Maria Milsa Zaniboni, avó de Maria Gabriela, conta que hoje procura respeitar ao máximo as regras estipuladas pelos pais para não confundir a autoridade deles. ''Não é tudo que eu permito, não fico mimando, não quero que ela se torne uma criança sem limites'', complementa. Hoje as duas passam parte da manhã e da noite juntas.
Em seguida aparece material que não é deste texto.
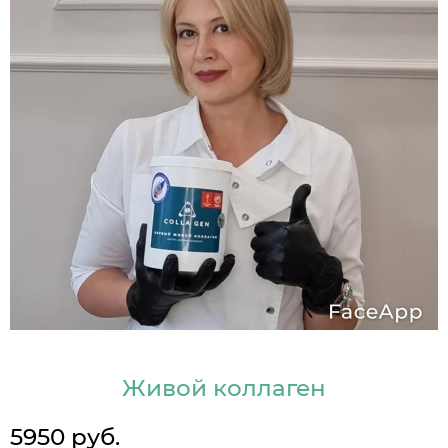
Живой коллаген
5950 руб.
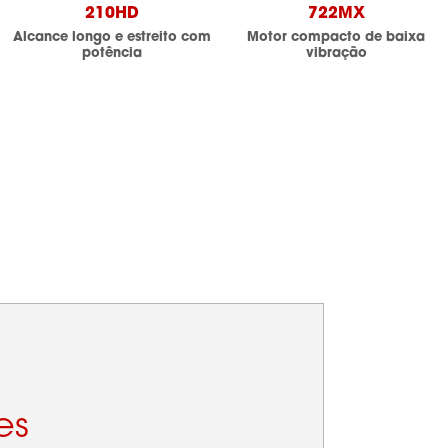
210HD
722MX
Alcance longo e estreito com
Motor compacto de baixa
potência
vibração
es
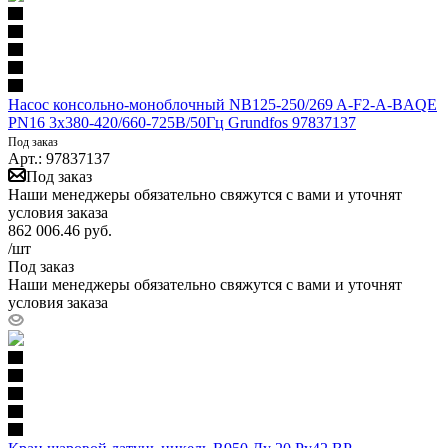
Насос консольно-моноблочный NB125-250/269 A-F2-A-BAQE
PN16 3х380-420/660-725В/50Гц Grundfos 97837137
Под заказ
Арт.: 97837137
Под заказ
Наши менеджеры обязательно свяжутся с вами и уточнят
условия заказа
862 006.46
руб.
/шт
Под заказ
Наши менеджеры обязательно свяжутся с вами и уточнят
условия заказа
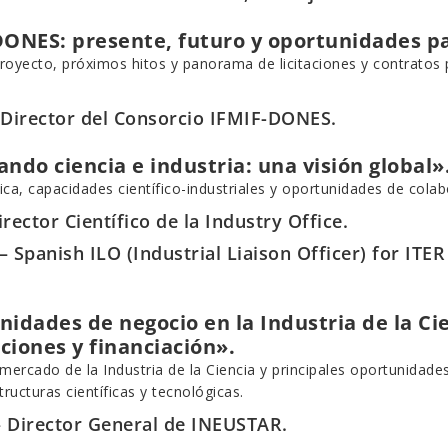
ONES: presente, futuro y oportunidades pa
proyecto, próximos hitos y panorama de licitaciones y contratos 
Director del Consorcio IFMIF-DONES.
ndo ciencia e industria: una visión global»
ica, capacidades científico-industriales y oportunidades de col
rector Científico de la Industry Office.
– Spanish ILO (Industrial Liaison Officer) for IT
idades de negocio en la Industria de la Cie
aciones y financiación».
 mercado de la Industria de la Ciencia y principales oportunida
tructuras científicas y tecnológicas.
 Director General de INEUSTAR.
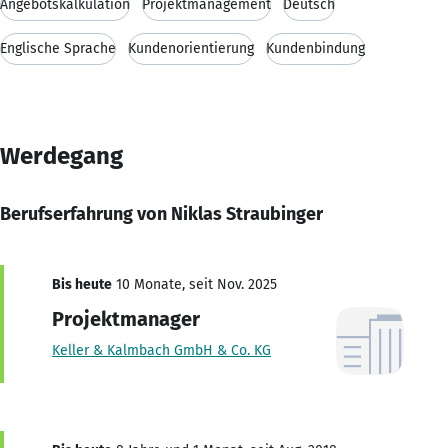
Angebotskalkulation
Projektmanagement
Deutsch
Englische Sprache
Kundenorientierung
Kundenbindung
Werdegang
Berufserfahrung von Niklas Straubinger
Bis heute
10 Monate, seit Nov. 2025
Projektmanager
Keller & Kalmbach GmbH & Co. KG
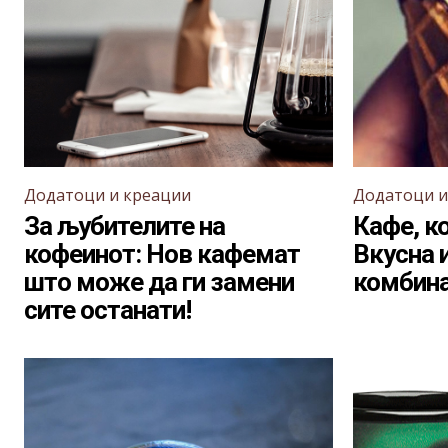
Додатоци и креации
Додатоци и
За љубителите на
Кафе, к
кофеинот: Нов кафемат
Вкусна 
што може да ги замени
комбина
сите останати!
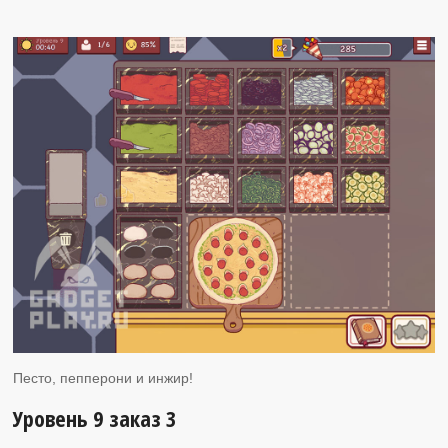
Песто, пепперони и инжир!
Уровень 9 заказ 3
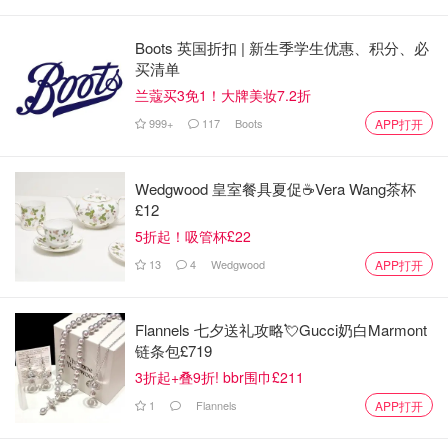
Boots 英国折扣 | 新生季学生优惠、积分、必
买清单
兰蔻买3免1！大牌美妆7.2折
999+
117
Boots
APP打开
Wedgwood 皇室餐具夏促☕️Vera Wang茶杯
£12
5折起！吸管杯£22
13
4
Wedgwood
APP打开
Flannels 七夕送礼攻略💘Gucci奶白Marmont
链条包£719
3折起+叠9折! bbr围巾£211
1
Flannels
APP打开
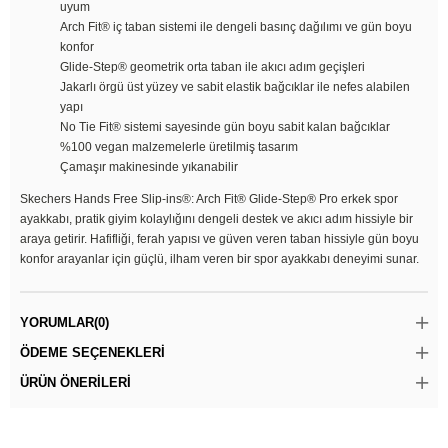
uyum
Arch Fit® iç taban sistemi ile dengeli basınç dağılımı ve gün boyu
konfor
Glide-Step® geometrik orta taban ile akıcı adım geçişleri
Jakarlı örgü üst yüzey ve sabit elastik bağcıklar ile nefes alabilen
yapı
No Tie Fit® sistemi sayesinde gün boyu sabit kalan bağcıklar
%100 vegan malzemelerle üretilmiş tasarım
Çamaşır makinesinde yıkanabilir
Skechers Hands Free Slip-ins®: Arch Fit® Glide-Step® Pro erkek spor
ayakkabı, pratik giyim kolaylığını dengeli destek ve akıcı adım hissiyle bir
araya getirir. Hafifliği, ferah yapısı ve güven veren taban hissiyle gün boyu
konfor arayanlar için güçlü, ilham veren bir spor ayakkabı deneyimi sunar.
YORUMLAR
(0)
ÖDEME SEÇENEKLERI
ÜRÜN ÖNERILERI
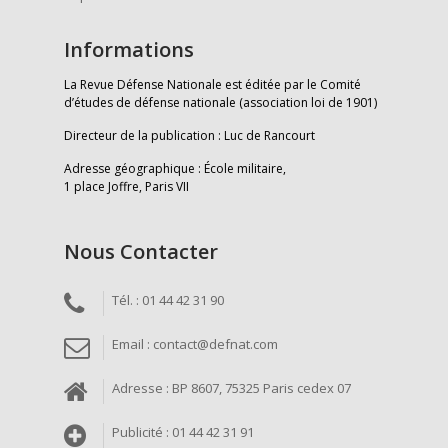
Informations
La Revue Défense Nationale est éditée par le Comité
d’études de défense nationale (association loi de 1901)
Directeur de la publication : Luc de Rancourt
Adresse géographique : École militaire,
1 place Joffre, Paris VII
Nous Contacter
Tél. : 01 44 42 31 90
Email : contact@defnat.com
Adresse : BP 8607, 75325 Paris cedex 07
Publicité : 01 44 42 31 91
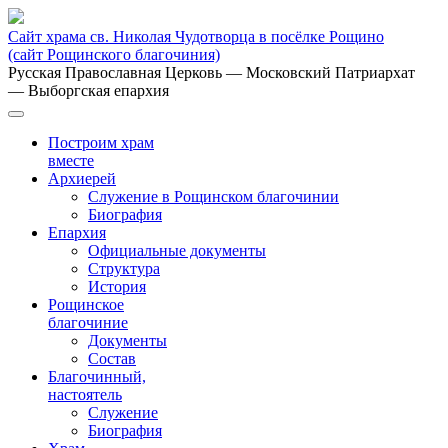
Сайт храма св. Николая Чудотворца в посёлке Рощино
(сайт Рощинского благочиния)
Русская Православная Церковь
— Московский Патриархат
— Выборгская епархия
Построим храм
вместе
Архиерей
Служение в Рощинском благочинии
Биография
Епархия
Официальные документы
Структура
История
Рощинское
благочиние
Документы
Состав
Благочинный,
настоятель
Служение
Биография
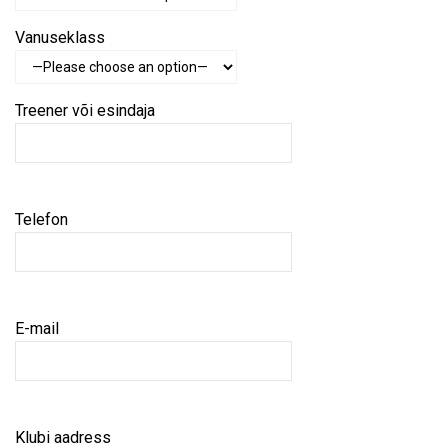
Vanuseklass
Treener või esindaja
Telefon
E-mail
Klubi aadress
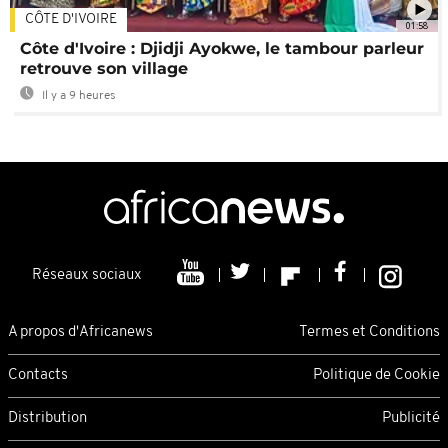
CÔTE D'IVOIRE
01:58
Côte d'Ivoire : Djidji Ayokwe, le tambour parleur
retrouve son village
Il y a 9 heures
Réseaux sociaux
A propos d'Africanews
Termes et Conditions
Contacts
Politique de Cookie
Distribution
Publicité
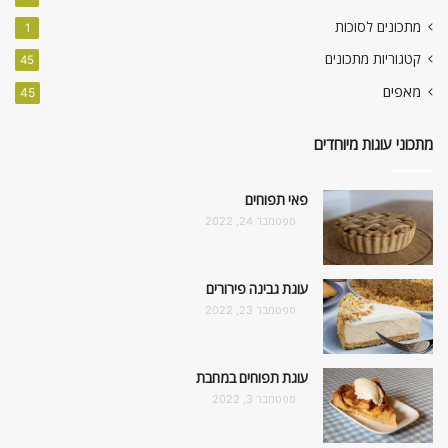
מתכונים לסוכות
1
קטגוריות מתכונים
45
מאפים
45
מתכוני עוגות מיוחדים
פאי תפוחים
ספטמבר 24, 2022
עוגת גבינה פירורים
ספטמבר 23, 2022
עוגת תפוחים במחבת
ספטמבר 3, 2022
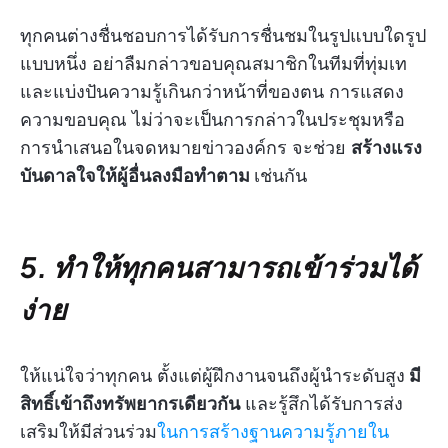
ทุกคนต่างชื่นชอบการได้รับการชื่นชมในรูปแบบใดรูป
แบบหนึ่ง อย่าลืมกล่าวขอบคุณสมาชิกในทีมที่ทุ่มเท
และแบ่งปันความรู้เกินกว่าหน้าที่ของตน การแสดง
ความขอบคุณ ไม่ว่าจะเป็นการกล่าวในประชุมหรือ
การนำเสนอในจดหมายข่าวองค์กร จะช่วย
สร้างแรง
บันดาลใจให้ผู้อื่นลงมือทำตาม
เช่นกัน
5. ทำให้ทุกคนสามารถเข้าร่วมได้
ง่าย
ให้แน่ใจว่าทุกคน ตั้งแต่ผู้ฝึกงานจนถึงผู้นำระดับสูง
มี
สิทธิ์เข้าถึงทรัพยากรเดียวกัน
และรู้สึกได้รับการส่ง
เสริมให้มีส่วนร่วม
ในการสร้างฐานความรู้ภายใน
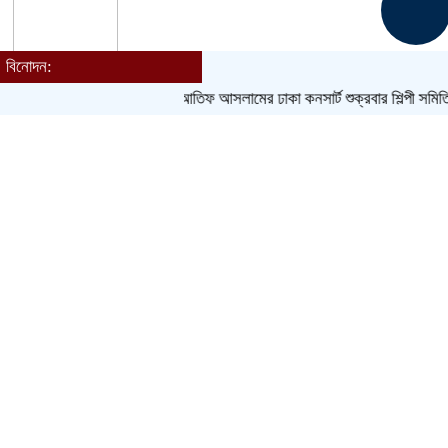
বিনোদন:
Toggle navigation
আতিফ আসলামের ঢাকা কনসার্ট শুক্রবার
শিল্পী সমিতি নির্বাচ
হোম
বাংলাদেশ
জেলা
আন্তর্জাতিক
খেলাধুলা
ক্রিকেট
বিনোদন
লাইফস্টাইল
সম্পাদকীয়
ধর্ম
আরও
চাকরি
বাণিজ্য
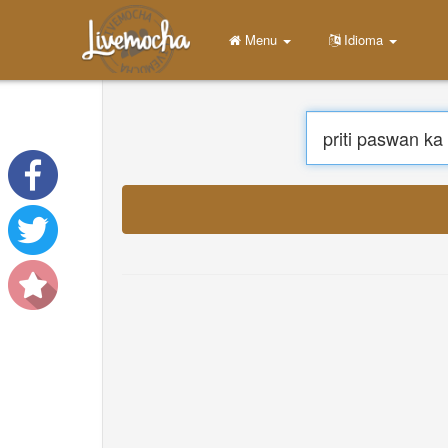
Menu
Início
Entrar
Criar Conta
Aprender
Conversar
Baixar App Free
Baixar App Pro
T
Traduzir Músicas
About
Terms
Privacy
Contate-Nos
Help
DevOps
Idioma
English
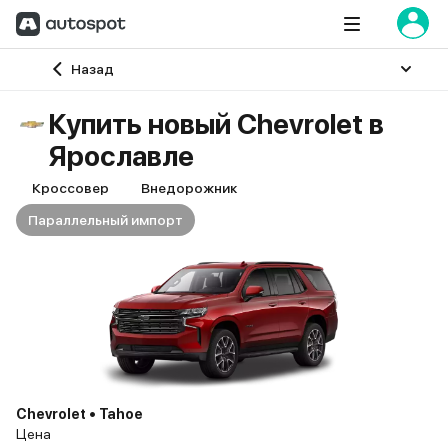
Главная
Назад
Купить новый Chevrolet в
Ярославле
Кроссовер
Внедорожник
Параллельный импорт
Chevrolet • Tahoe
Цена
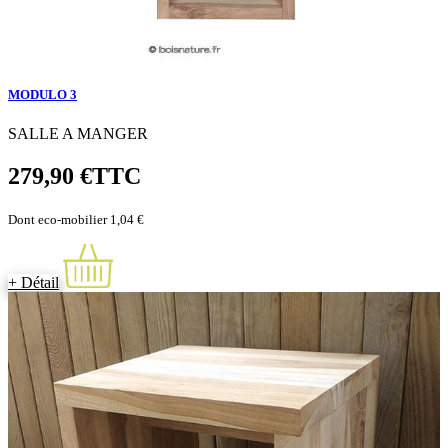
MODULO 3
SALLE A MANGER
279,90 €
TTC
Dont eco-mobilier 1,04 €
+ Détail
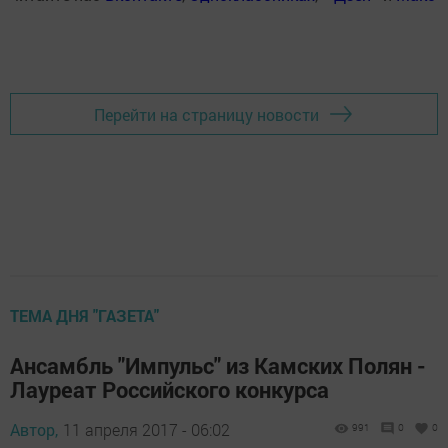
Перейти на страницу новости
ТЕМА ДНЯ "ГАЗЕТА"
Ансамбль "Импульс" из Камских Полян -
Лауреат Российского конкурса
Автор,
11 апреля 2017 - 06:02
991
0
0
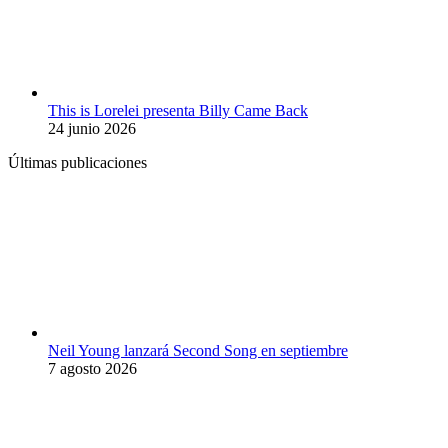
This is Lorelei presenta Billy Came Back
24 junio 2026
Últimas publicaciones
Neil Young lanzará Second Song en septiembre
7 agosto 2026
Segundo a psicóloga, é fácil identificar quando a criança está sendo muito mimada ou superprotegida. ''Ela não aceita ouvir não, fica agressiva, xinga'', explica. Para resolver o problema, os pais devem ter uma conversa aberta com os avós e tentar um acordo sobre quais regras seguir. Caso isso não funcione, podem buscar orientação profissional.